Hello everyone O/
Recently I wrote about how to obtain data by using and calling APIs with Python.
This week I will build upon the data that I was able to access and retrieve using the RO mobile Exchange API.
I will explain how I am using Pandas step by step throughout the Extract Transform Load (ETL) process.
You will be able to:
- Explain what ETL is
- Perform the ETL process using Pandas
But first what is ETL?!
Extract Transform Load as I understand is the process whereby some data is obtained, (extracted) cleaned, wrangled (transformed), and placed into a user-friendly data structure like a data frame (loaded).
Often you may not know that much about the data you are working with. ETL is an essential first step to gaining insight into your data. It is common to begin by understanding the features in your data and recognising outliers/missing values/duplicates.
It may be very useful with some data especially of user-level data, to perform groupby’s and aggregate functions to explore common demographic features such as location and gender, etc.

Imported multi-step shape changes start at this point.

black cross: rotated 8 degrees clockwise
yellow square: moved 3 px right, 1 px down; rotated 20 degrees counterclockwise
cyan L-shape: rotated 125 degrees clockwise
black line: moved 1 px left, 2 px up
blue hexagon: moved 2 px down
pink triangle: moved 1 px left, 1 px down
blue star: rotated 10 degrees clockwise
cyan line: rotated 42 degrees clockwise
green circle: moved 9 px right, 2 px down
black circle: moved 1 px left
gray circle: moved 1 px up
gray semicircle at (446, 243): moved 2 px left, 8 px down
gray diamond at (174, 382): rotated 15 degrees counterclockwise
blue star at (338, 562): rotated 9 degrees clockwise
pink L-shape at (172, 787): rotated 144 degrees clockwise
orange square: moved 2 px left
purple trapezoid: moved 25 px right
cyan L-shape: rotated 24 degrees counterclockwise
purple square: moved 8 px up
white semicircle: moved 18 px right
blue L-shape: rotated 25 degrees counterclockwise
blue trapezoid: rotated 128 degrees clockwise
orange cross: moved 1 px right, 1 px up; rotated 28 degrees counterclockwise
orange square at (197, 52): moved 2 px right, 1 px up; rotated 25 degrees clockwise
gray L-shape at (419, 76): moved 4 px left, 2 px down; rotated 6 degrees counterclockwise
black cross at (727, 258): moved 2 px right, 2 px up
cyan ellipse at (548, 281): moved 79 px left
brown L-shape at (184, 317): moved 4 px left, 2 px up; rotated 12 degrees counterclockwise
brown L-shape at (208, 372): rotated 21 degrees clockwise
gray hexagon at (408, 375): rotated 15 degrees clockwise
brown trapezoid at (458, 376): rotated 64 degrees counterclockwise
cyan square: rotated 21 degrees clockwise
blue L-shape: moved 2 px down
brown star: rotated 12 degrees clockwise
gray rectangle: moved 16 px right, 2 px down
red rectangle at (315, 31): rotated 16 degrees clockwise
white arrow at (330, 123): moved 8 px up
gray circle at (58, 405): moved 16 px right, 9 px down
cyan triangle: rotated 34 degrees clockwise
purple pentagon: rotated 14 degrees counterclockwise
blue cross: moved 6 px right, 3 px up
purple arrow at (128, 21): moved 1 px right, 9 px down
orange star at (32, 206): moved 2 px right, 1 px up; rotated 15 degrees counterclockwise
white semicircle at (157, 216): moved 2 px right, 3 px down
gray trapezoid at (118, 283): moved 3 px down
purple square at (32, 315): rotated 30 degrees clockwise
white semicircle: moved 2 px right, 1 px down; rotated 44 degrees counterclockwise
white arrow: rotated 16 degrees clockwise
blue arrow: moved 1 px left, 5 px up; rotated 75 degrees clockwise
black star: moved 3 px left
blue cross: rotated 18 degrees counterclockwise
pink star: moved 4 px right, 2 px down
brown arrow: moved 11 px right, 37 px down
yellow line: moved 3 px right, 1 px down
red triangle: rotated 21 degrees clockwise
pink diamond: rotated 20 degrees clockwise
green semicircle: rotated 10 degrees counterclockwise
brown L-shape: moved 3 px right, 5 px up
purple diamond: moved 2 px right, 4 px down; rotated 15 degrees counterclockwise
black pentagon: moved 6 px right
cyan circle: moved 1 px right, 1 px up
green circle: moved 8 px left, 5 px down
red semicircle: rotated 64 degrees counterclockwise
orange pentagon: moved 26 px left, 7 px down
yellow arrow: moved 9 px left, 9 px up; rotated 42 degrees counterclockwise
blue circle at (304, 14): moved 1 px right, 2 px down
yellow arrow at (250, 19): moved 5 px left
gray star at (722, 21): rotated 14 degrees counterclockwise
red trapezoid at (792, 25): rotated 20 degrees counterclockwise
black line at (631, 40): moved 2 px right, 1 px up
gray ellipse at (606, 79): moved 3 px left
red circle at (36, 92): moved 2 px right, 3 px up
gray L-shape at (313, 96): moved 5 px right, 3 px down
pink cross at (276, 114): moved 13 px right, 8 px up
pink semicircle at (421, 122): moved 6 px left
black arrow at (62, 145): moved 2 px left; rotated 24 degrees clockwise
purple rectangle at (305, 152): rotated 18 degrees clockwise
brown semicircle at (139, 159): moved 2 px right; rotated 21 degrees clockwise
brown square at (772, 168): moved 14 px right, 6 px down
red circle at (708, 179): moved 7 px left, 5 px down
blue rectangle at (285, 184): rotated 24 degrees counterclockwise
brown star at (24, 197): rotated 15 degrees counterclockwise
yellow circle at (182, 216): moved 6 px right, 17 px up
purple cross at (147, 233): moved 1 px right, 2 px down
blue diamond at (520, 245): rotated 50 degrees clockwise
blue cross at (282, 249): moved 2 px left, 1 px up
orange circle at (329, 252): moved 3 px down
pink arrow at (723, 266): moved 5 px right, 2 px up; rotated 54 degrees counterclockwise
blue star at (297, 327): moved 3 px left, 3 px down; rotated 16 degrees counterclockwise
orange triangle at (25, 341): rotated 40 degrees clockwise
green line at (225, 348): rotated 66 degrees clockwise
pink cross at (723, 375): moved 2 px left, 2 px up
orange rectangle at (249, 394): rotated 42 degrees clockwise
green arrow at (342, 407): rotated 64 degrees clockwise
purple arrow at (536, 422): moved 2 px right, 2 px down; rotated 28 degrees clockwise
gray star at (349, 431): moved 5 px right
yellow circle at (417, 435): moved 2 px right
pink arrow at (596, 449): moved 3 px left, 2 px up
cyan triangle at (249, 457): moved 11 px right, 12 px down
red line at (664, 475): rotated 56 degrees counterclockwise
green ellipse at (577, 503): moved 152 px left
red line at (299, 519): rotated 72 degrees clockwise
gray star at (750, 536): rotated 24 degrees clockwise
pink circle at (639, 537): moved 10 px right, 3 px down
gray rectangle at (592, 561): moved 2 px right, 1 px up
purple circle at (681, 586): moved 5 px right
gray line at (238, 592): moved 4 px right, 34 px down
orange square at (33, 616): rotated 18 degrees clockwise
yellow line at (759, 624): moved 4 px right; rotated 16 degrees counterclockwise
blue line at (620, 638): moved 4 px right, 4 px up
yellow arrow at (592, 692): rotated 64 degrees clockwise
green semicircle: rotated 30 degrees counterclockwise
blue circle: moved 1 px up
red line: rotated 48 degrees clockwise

ETL can be used to explore your data in all of the above capacities so that you are ready to make progress on the Exploratory data analysis.
Let's look at some examples of ETL in action.
The data requested via the API won’t necessarily have come in a format I am used to. Let’s have a look.
Looks like its a list of dictionaries. It is difficult to read this. We can clean this up using JSON.
Java Script Object Notation
An open standard file format, and data interchange format, that uses human-readable text to store and transmit data objects consisting of attribute–value pairs and array data types. Wikipedia
Below is a JSON decoder which is inbuilt into the Python request library. It will allow us to observe the request payload (the returned data ) in a more visually pleasing way.
In other words, the below code is telling the JSON decoder to JSONify the data.
j = r.json()
We can see the j object remains a list when we ask its type…now
so let’s inspect j…
Now we’re looking to extract this data into a Pandas Dataframe? but it won’t be so easy. First, we have to navigate and correctly index the nested dictionaries and lists. As we can see above it begins as a list. Let’s see the first item in the list by indexing with :
Using the correct indexing we can ask pandas to create a data frame from the dictionary we want inside this list:
How does it look?
Will there be any missing values? how is the time column formatted?
Making the time column a pandas date-time format:
We could also check for duplicates but its price data so there may be duplicates and that is fine.
Here is a simple pandas groupby() method with an aggregate mean function to obtain insight into the average price between servers:
We have Extracted and transformed the data in some ways but now we come to the load aspect of ETL. We can load the new data and any further transformations we make into a target database or data warehouse.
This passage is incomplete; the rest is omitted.